Charles reached to raise the child a little against her pillow. A temptation seized him. He lifted her out of the bed in her long nightgown, then turned and sat on the commode. Holding the small body on his knees he dandled the watch in front of the now eager small arms. She was one of those pudgy-faced Victorian children with little black beads for eyes; an endearing little turnip with black hair. And her instant change of mood, a gurgle of delight when at last she clasped the coveted watch, amused Charles. She began to lall. Charles muttered answers: yes, yes, very pretty, good little girl, pretty pretty. He had a vision of Sir Tom and the bishop’s son coming on him at that moment ... the end of his great debauch. The strange dark labyrinths of life; the mystery of meetings.

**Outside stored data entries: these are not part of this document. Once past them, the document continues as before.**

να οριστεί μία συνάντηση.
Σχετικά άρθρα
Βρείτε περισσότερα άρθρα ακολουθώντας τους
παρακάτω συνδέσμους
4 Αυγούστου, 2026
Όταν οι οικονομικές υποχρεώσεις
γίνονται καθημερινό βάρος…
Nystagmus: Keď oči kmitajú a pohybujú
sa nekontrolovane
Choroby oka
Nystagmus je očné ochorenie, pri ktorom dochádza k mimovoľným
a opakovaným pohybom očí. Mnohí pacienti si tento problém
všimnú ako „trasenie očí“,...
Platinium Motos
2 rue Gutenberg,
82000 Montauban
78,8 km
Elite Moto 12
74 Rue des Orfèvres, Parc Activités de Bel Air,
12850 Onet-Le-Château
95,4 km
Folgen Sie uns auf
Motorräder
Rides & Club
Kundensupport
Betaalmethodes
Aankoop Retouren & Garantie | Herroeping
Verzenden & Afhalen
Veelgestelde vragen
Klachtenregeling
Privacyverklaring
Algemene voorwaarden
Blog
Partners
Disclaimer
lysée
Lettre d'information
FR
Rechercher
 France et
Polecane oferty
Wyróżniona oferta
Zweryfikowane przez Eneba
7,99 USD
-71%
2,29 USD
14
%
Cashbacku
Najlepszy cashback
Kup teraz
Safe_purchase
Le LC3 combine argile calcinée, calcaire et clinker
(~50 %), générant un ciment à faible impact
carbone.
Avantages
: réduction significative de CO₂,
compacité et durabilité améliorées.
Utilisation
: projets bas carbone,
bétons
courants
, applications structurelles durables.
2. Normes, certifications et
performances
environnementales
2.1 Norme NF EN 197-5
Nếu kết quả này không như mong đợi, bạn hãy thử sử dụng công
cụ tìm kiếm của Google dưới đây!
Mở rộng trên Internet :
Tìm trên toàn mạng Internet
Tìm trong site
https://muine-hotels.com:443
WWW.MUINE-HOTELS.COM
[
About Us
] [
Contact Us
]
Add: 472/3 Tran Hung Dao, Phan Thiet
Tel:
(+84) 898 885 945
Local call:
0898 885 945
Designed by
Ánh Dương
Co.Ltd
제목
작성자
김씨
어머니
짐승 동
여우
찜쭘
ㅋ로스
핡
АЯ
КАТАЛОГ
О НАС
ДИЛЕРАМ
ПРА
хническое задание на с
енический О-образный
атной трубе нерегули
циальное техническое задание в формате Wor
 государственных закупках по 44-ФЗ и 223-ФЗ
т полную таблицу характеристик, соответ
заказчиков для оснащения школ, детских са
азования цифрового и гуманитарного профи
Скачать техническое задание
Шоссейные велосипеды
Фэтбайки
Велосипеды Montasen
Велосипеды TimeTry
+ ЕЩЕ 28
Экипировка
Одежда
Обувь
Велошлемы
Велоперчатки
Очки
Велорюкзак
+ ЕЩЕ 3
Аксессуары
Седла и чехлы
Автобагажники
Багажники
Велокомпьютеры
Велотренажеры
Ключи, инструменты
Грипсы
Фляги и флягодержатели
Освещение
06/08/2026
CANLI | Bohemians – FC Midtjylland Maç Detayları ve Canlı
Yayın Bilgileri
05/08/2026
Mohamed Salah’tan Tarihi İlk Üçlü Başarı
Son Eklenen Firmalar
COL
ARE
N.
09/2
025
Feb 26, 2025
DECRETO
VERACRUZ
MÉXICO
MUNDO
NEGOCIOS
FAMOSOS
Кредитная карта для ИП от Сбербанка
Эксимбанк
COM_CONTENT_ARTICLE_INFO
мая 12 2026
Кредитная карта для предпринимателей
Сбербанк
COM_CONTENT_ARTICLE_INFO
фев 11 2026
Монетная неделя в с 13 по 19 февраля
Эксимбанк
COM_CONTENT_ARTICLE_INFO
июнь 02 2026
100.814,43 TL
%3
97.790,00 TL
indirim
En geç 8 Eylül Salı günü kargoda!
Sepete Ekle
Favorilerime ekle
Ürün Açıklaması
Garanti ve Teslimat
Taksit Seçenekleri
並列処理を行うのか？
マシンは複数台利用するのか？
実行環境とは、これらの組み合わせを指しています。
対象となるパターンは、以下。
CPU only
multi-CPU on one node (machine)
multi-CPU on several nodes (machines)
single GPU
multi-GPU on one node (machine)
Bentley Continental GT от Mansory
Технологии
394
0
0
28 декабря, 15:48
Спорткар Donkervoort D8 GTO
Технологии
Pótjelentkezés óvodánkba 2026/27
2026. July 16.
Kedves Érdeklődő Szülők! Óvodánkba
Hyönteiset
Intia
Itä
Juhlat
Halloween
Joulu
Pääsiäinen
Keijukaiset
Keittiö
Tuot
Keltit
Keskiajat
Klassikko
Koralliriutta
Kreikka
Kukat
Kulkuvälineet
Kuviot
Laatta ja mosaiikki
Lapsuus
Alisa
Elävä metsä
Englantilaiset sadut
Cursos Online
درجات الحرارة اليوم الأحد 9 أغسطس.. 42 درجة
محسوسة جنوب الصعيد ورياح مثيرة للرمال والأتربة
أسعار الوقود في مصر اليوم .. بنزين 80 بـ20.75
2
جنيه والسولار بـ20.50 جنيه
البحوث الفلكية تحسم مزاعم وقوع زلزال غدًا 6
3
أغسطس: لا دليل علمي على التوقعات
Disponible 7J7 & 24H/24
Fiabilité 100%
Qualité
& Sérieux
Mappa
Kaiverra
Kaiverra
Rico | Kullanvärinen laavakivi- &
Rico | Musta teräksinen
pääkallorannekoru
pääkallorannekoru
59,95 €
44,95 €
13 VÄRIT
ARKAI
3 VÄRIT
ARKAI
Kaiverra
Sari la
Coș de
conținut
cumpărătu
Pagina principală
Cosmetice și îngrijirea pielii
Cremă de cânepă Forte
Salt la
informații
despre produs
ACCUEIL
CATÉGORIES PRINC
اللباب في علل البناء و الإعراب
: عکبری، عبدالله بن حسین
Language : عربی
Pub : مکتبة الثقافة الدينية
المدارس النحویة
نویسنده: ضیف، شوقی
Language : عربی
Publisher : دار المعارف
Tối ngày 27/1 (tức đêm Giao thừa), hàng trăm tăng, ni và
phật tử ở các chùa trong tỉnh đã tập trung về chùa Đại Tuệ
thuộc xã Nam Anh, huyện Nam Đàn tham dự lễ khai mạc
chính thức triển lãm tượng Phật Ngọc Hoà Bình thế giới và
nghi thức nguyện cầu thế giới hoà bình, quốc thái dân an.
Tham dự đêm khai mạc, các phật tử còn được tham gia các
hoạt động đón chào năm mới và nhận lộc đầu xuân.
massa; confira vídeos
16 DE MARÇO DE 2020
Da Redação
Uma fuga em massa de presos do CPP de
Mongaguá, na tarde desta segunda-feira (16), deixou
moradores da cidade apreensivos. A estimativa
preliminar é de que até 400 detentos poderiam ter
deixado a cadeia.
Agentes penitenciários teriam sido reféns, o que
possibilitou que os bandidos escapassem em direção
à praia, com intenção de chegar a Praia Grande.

He smiled; for it was less a sentimental tenderness that little child brought than a restoration of his sense of irony, which was in turn the equivalent of a kind of faith in himself. Earlier that evening, when he was in Sir Tom’s brougham, he had had a false sense of living in the present; his rejection then of his past and future had been a mere vicious plunge into irresponsible oblivion. Now he had a far more profound and genuine intuition of the great human illusion about time, which is that its reality is like that of a road—on which one can constantly see where one was and where one probably will be—instead of the truth: that time is a room, a now so close to us that we regularly fail to see it.
Charles’s was the very opposite of the Sartrean experience. The simple furniture around him, the warm light from the next room, the humble shadows, above all that small being he held on his knees, so insubstantial after its mother’s weight (but he did not think at all of her), they were not en-croaching and hostile objects, but constituting and friendly ones. The ultimate hell was infinite and empty space; and they kept it at bay. He felt suddenly able to face his future, which was only a form of that terrible emptiness. Whatever happened to him such moments would recur; must be found, and could be found.
A door opened. The prostitute stood in the light. Charles could not see her face, but he guessed that she was for a moment alarmed. And then relieved.
Oh sir. Did she cry
Yes. A little. I think she has gone back to sleep now.
I ‘ad to go down to the Warren Street stand. They was all off ‘ere.
You are very kind.
He passed her child to her, and watched her as she tucked it back into its bed; then abruptly turned and left the room. He felt in his pocket and counted out five sovereigns and left them on the table. The child had reawoken, and its mother was quietening it again. He hesitated, then silently left the room.
He was inside the waiting hansom when she came running down the steps and to the door. She stared up at him. Her look was almost puzzled, almost hurt.
Oh sir ... thank you. Thank you.
He realized that she had tears in her eyes; no shock to the poor like unearned money.
You are a brave, kind girl.
He reached out and touched her hand where it clasped the front sill. Then he tapped with his stick.